River Bodies (Northampton County Book 1)

Home > Other > River Bodies (Northampton County Book 1) > Page 12
River Bodies (Northampton County Book 1) Page 12

by Karen Katchur


  Hap raised an eyebrow. “I don’t believe that case was ever solved. Was it?”

  “No,” Toby said. “It wasn’t.”

  “And why do you think that is?”

  Toby shifted his weight in the chair. “Are you saying Clint had something to do with it?”

  Hap shrugged.

  John looked at Hap, a look that said they were heading in a direction that John didn’t want to go. Of course, John wasn’t thinking about Clint, but rather he was thinking about Becca, Clint’s daughter. The more removed she was from him the better.

  “So what’s it going to be?” Hap asked, narrowing his eyes and leaning in close to the chief. “Are you going to help us out or not?”

  CHAPTER TWENTY-ONE

  Becca stayed on the dock when Parker went into the house to get ready for work.

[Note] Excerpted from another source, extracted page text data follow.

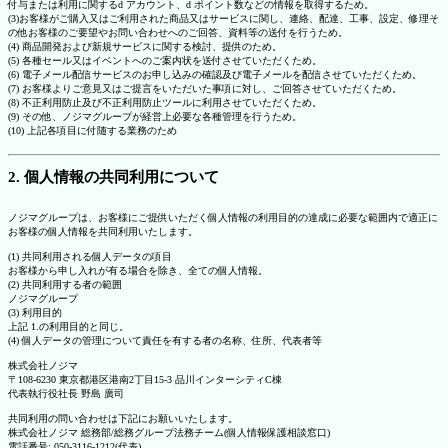
付与または利用に関するd アカウント、d ポイント数などの情報を取得するため。
(3)お客様がご購入又はご利用された商品又はサービスに関し、連絡、配達、工事、設定、修理そ
の他お客様のご要望やお問い合わせへのご回答、資料等の送付を行うため。
(4) 商品開発および新規サービスに関する検討、提供のため。
(5) 各種セール又はイベントへのご案内状を送付させていただくため。
(6) 電子メール配信サービスのお申し込みの確認及び電子メールを配信させていただくため。
(7) お客様よりご意見又はご提言をいただいた事項に対し、ご回答させていただくため。
(8) 不正利用防止及び不正利用防止ツールに利用させていただくため。
(9) その他、ノジマグループが経営上必要な各種管理を行うため。
(10) 上記各項目に付随する業務のため
2. 個人情報の共同利用について
ノジマグループは、お客様にご提供いただく個人情報の利用目的の達成に必要な範囲内で適正に
お客様の個人情報を共同利用いたします。
(1) 共同利用される個人データの項目
お客様から申し入れが有る場合を除き、全ての個人情報。
(2) 共同利用する者の範囲
ノジマグループ
(3) 利用目的
上記 1.の利用目的と同じ。
(4) 個人データの管理について責任を有する者の名称、住所、代表者等
株式会社ノジマ
〒108-6230 東京都港区港南2丁目15-3 品川インターシティC棟
代表執行役社長 野島 廣司
共同利用の問い合わせは下記にお願いいたします。
株式会社ノジマ 総務部/総務グループ法務チーム(個人情報保護相談窓口)
電話番号: 050-3116-1212(代表)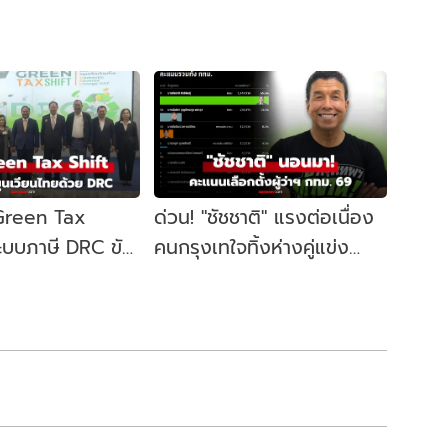
 Green Tax
ด่วน! "ชัชชาติ" แรงต่อเนื่อง
ระบบภาษี DRC ขับ
คนกรุงเทใจทิ้งห่างคู่แข่ง
ษฐกิจหมุนเวียน
ขยับนั่งเก้าอี้ผู้ว่าฯ กทม. อีก
สมัย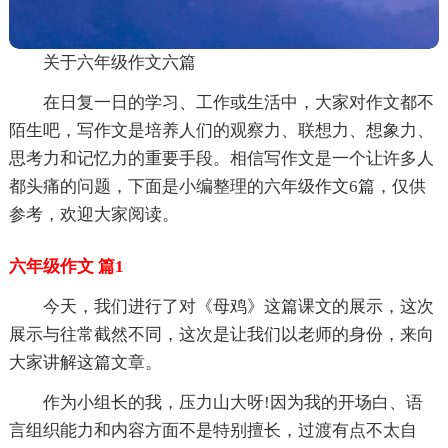
关于六年级作文六篇
在日复一日的学习、工作或生活中，大家对作文都不
陌生吧，写作文是培养人们的观察力、联想力、想象力、
思考力和记忆力的重要手段。相信写作文是一个让许多人
都头痛的问题，下面是小编整理的六年级作文6篇，仅供
参考，欢迎大家阅读。
六年级作文 篇1
今天，我们进行了对《母鸡》这篇课文的展示，这次
展示与往常截然不同，这次是让我们以老师的身份，来向
大家讲解这篇文章。
作为小组长的我，压力山大呀!因为我的开场白、语
言组织能力和内容方面不是特别擅长，过渡有点不太自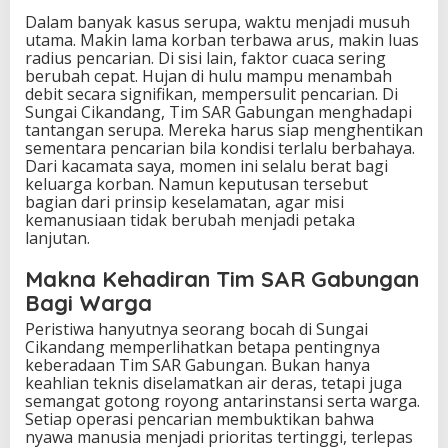
Dalam banyak kasus serupa, waktu menjadi musuh
utama. Makin lama korban terbawa arus, makin luas
radius pencarian. Di sisi lain, faktor cuaca sering
berubah cepat. Hujan di hulu mampu menambah
debit secara signifikan, mempersulit pencarian. Di
Sungai Cikandang, Tim SAR Gabungan menghadapi
tantangan serupa. Mereka harus siap menghentikan
sementara pencarian bila kondisi terlalu berbahaya.
Dari kacamata saya, momen ini selalu berat bagi
keluarga korban. Namun keputusan tersebut
bagian dari prinsip keselamatan, agar misi
kemanusiaan tidak berubah menjadi petaka
lanjutan.
Makna Kehadiran Tim SAR Gabungan
Bagi Warga
Peristiwa hanyutnya seorang bocah di Sungai
Cikandang memperlihatkan betapa pentingnya
keberadaan Tim SAR Gabungan. Bukan hanya
keahlian teknis diselamatkan air deras, tetapi juga
semangat gotong royong antarinstansi serta warga.
Setiap operasi pencarian membuktikan bahwa
nyawa manusia menjadi prioritas tertinggi, terlepas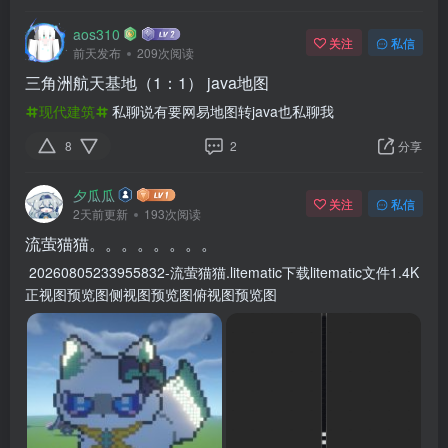
aos310
关注
私信
前天发布
209次阅读
三角洲航天基地（1：1） java地图
现代建筑
私聊说有要网易地图转java也私聊我
8
2
分享
夕瓜瓜
关注
私信
2天前更新
193次阅读
流萤猫猫。。。。。。。。
20260805233955832-流萤猫猫.litematic下载litematic文件1.4K
正视图预览图侧视图预览图俯视图预览图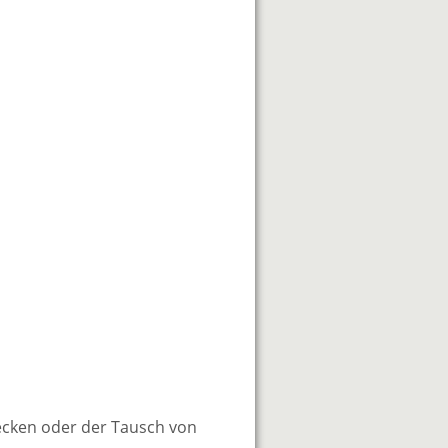
ecken oder der Tausch von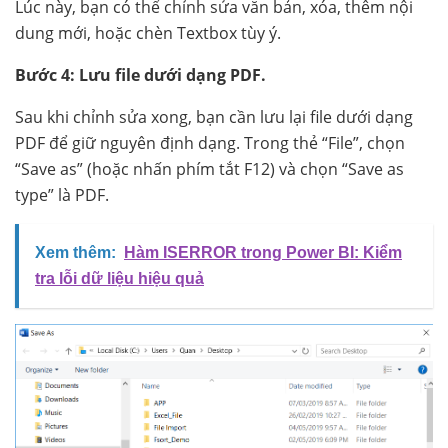
Lúc này, bạn có thể chỉnh sửa văn bản, xóa, thêm nội
dung mới, hoặc chèn Textbox tùy ý.
Bước 4: Lưu file dưới dạng PDF.
Sau khi chỉnh sửa xong, bạn cần lưu lại file dưới dạng
PDF để giữ nguyên định dạng. Trong thẻ “File”, chọn
“Save as” (hoặc nhấn phím tắt F12) và chọn “Save as
type” là PDF.
Xem thêm:
Hàm ISERROR trong Power BI: Kiểm
tra lỗi dữ liệu hiệu quả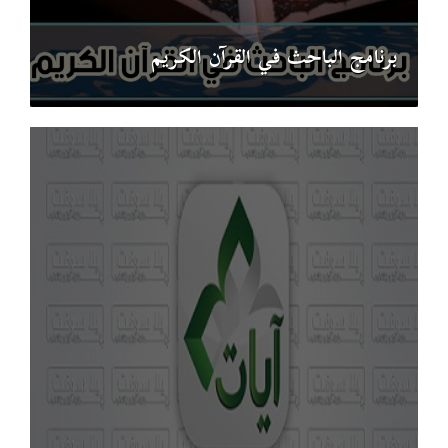
برنامج الباحث في القرآن الكريم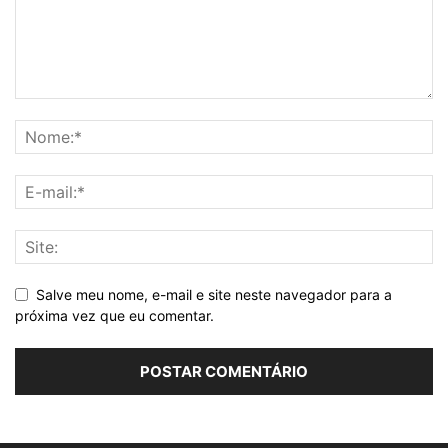
Salve meu nome, e-mail e site neste navegador para a
próxima vez que eu comentar.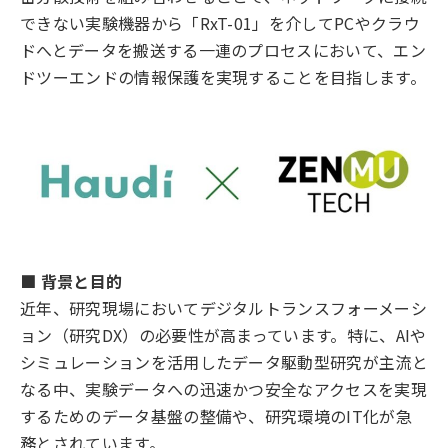
できない実験機器から「RxT-01」を介してPCやクラウ
ドへとデータを搬送する一連のプロセスにおいて、エン
ドツーエンドの情報保護を実現することを目指します。
■ 背景と目的
近年、研究現場においてデジタルトランスフォーメーシ
ョン（研究DX）の必要性が高まっています。特に、AIや
シミュレーションを活用したデータ駆動型研究が主流と
なる中、実験データへの迅速かつ安全なアクセスを実現
するためのデータ基盤の整備や、研究環境のIT化が急
務とされています。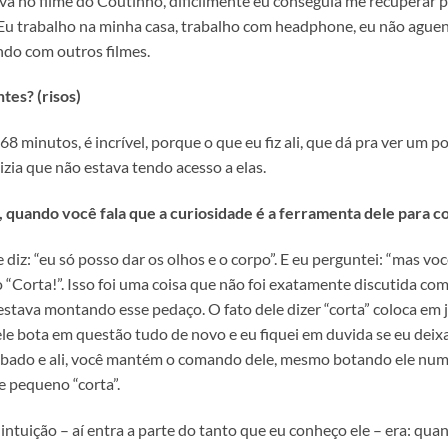
a no filme do Coutinho, dificilmente eu conseguia me recuperar pr
Eu trabalho na minha casa, trabalho com headphone, eu não aguent
ndo com outros filmes.
ntes? (risos)
 68 minutos, é incrível, porque o que eu fiz ali, que dá pra ver um p
zia que não estava tendo acesso a elas.
, quando você fala que a curiosidade é a ferramenta dele para 
 diz: “eu só posso dar os olhos e o corpo”. E eu perguntei: “mas v
o “Corta!”. Isso foi uma coisa que não foi exatamente discutida c
stava montando esse pedaço. O fato dele dizer “corta” coloca em
ele bota em questão tudo de novo e eu fiquei em duvida se eu deixava
bado e ali, você mantém o comando dele, mesmo botando ele numa s
e pequeno “corta”.
intuição – aí entra a parte do tanto que eu conheço ele – era: qu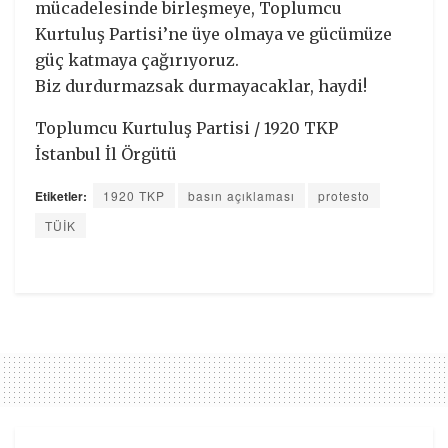
mücadelesinde birleşmeye, Toplumcu
Kurtuluş Partisi’ne üye olmaya ve gücümüze
güç katmaya çağırıyoruz.
Biz durdurmazsak durmayacaklar, haydi!
Toplumcu Kurtuluş Partisi / 1920 TKP
İstanbul İl Örgütü
Etiketler:
1920 TKP
basın açıklaması
protesto
TÜİK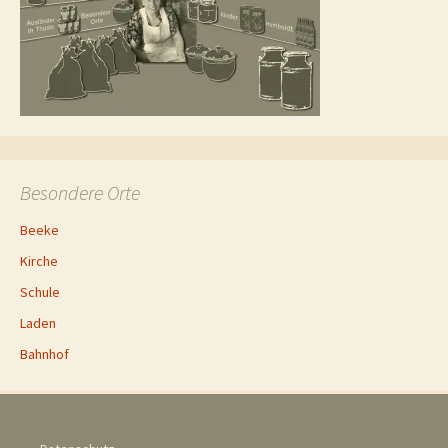
Besondere Orte
Beeke
Kirche
Schule
Laden
Bahnhof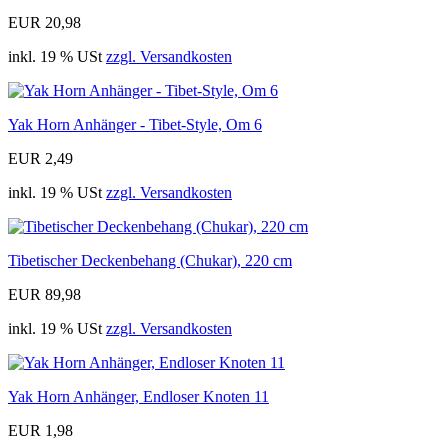
EUR 20,98
inkl. 19 % USt
zzgl. Versandkosten
Yak Horn Anhänger - Tibet-Style, Om 6
EUR 2,49
inkl. 19 % USt
zzgl. Versandkosten
Tibetischer Deckenbehang (Chukar), 220 cm
EUR 89,98
inkl. 19 % USt
zzgl. Versandkosten
Yak Horn Anhänger, Endloser Knoten 11
EUR 1,98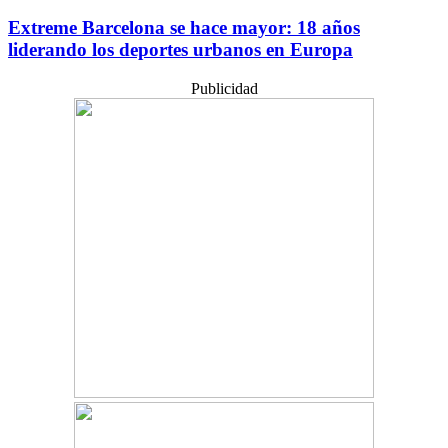
Extreme Barcelona se hace mayor: 18 años
liderando los deportes urbanos en Europa
Publicidad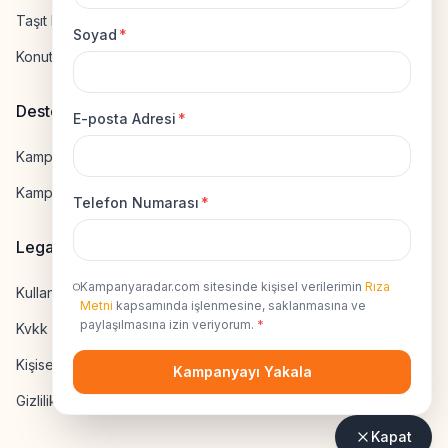
Taşıt Kredisi Hesapla
Soyad
*
Konut Kredisi Hesapla
Destek
E-posta Adresi
*
Kampanya Gönderme
Kampanyaya Katılma
Telefon Numarası
*
Legal
Kampanyaradar.com sitesinde kişisel verilerimin
Rıza
Kullanıcı Sözleşmesi
Metni
kapsamında işlenmesine, saklanmasına ve
paylaşılmasına izin veriyorum.
*
Kvkk Uyumluluk
Kişisel Veri İzni
Kampanyayı Yakala
Gizlilik Sözleşmesi
Kapat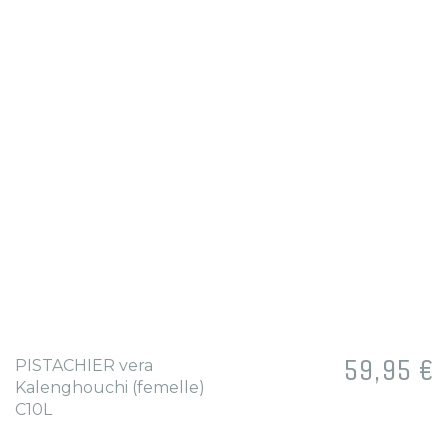
Prix
59,95 €
PISTACHIER vera
Kalenghouchi (femelle)
C10L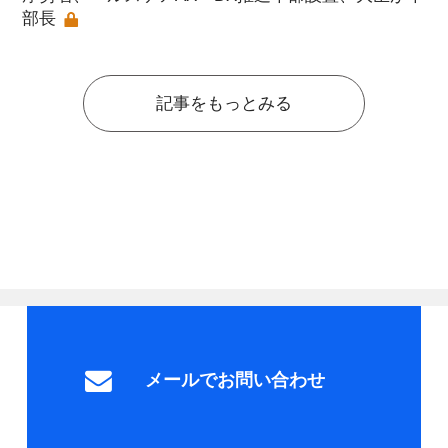
部長
記事をもっとみる
メールでお問い合わせ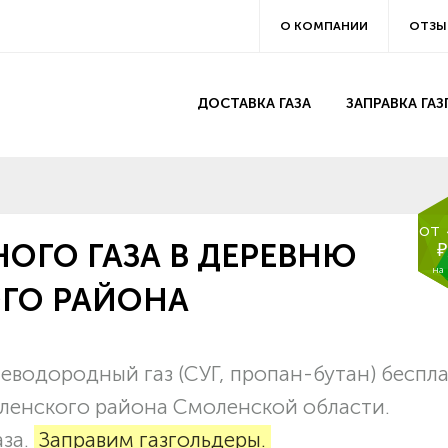
О КОМПАНИИ
ОТЗЫ
ДОСТАВКА ГАЗА
ЗАПРАВКА ГА
от
ОГО ГАЗА В ДЕРЕВНЮ
₽
на
ГО РАЙОНА
еводородный газ (СУГ, пропан-бутан) беспл
оленского района Смоленской области.
аза.
Заправим газгольдеры.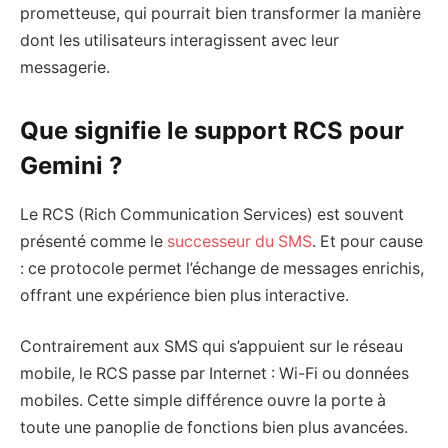
prometteuse, qui pourrait bien transformer la manière
dont les utilisateurs interagissent avec leur
messagerie.
Que signifie le support RCS pour
Gemini ?
Le RCS (Rich Communication Services) est souvent
présenté comme le
successeur du SMS
. Et pour cause
: ce protocole permet l’échange de messages enrichis,
offrant une expérience bien plus interactive.
Contrairement aux SMS qui s’appuient sur le réseau
mobile, le RCS passe par Internet : Wi-Fi ou données
mobiles. Cette simple différence ouvre la porte à
toute une panoplie de fonctions bien plus avancées.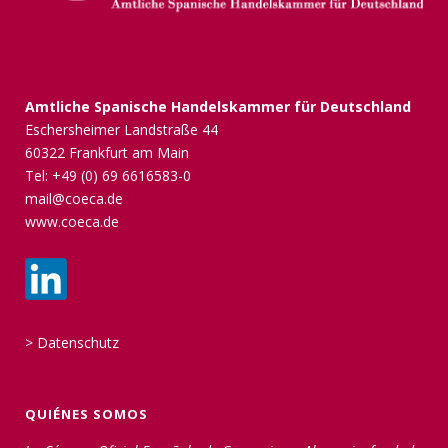
Amtliche Spanische Handelskammer für Deutschland
Eschersheimer Landstraße 44
60322 Frankfurt am Main
Tel: +49 (0) 69 6616583-0
mail@coeca.de
www.coeca.de
>
Datenschutz
QUIÉNES SOMOS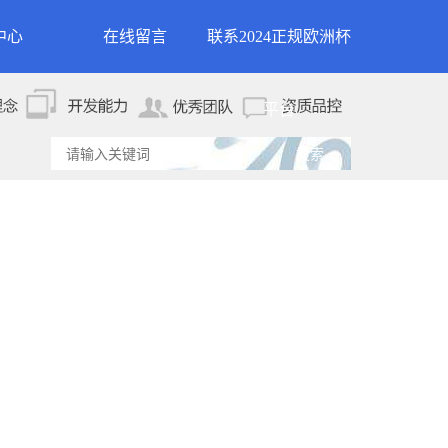
中心
在线留言
联系2024正规欧洲杯
新闻
联系2024正规欧洲杯平
平台
资讯
台
资讯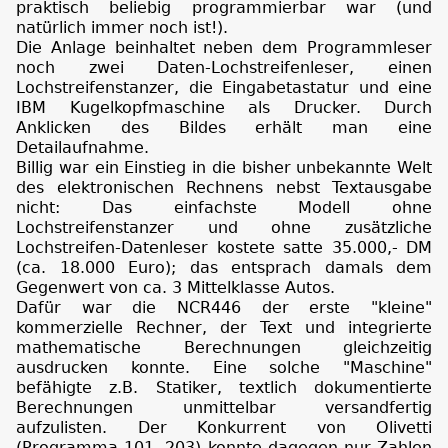
praktisch beliebig programmierbar war (und
natürlich immer noch ist!).
Die Anlage beinhaltet neben dem Programmleser
noch zwei Daten-Lochstreifenleser, einen
Lochstreifenstanzer, die Eingabetastatur und eine
IBM Kugelkopfmaschine als Drucker. Durch
Anklicken des Bildes erhält man eine
Detailaufnahme.
Billig war ein Einstieg in die bisher unbekannte Welt
des elektronischen Rechnens nebst Textausgabe
nicht: Das einfachste Modell ohne
Lochstreifenstanzer und ohne zusätzliche
Lochstreifen-Datenleser kostete satte 35.000,- DM
(ca. 18.000 Euro); das entsprach damals dem
Gegenwert von ca. 3 Mittelklasse Autos.
Dafür war die NCR446 der erste "kleine"
kommerzielle Rechner, der Text und integrierte
mathematische Berechnungen gleichzeitig
ausdrucken konnte. Eine solche "Maschine"
befähigte z.B. Statiker, textlich dokumentierte
Berechnungen unmittelbar versandfertig
aufzulisten. Der Konkurrent von Olivetti
(Programma 101, 203) konnte dagegen nur Zahlen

She watched the sunrise, in no hurry to rush back to her father’s bedside. The fresh air moved through her lungs easily. A damp breeze blew from the water despite the warmth of the sun’s rays slipping through the branches of the trees. She hugged herself against the chill. She’d forgotten how quiet early mornings on the river could be, how peaceful.

  Her life on the other side of the river had left very little time for stopping, sitting, being still. Her mornings were spent running with Romy, focused on the trail, her pace, monitoring the dog, making sure the dog was getting the exercise she needed, resting and racing with the dog’s natural rhythm. And more times than not, Becca’s thoughts were on the animals in her care at the clinic. She made a mental note to call Vicky later to check on Maggie.

  And then there was Picasso, the cat who had chewed an electrical wire, shocking and burning the inside of his mouth, lucky to be alive. Which reminded her of Lucky, Matt’s cat, although Becca couldn’t remember the last time Matt had actually fed the cat or cleaned her litter box. Becca missed the feline rubbing against her legs, the sound of her purr, her soft kitty fur.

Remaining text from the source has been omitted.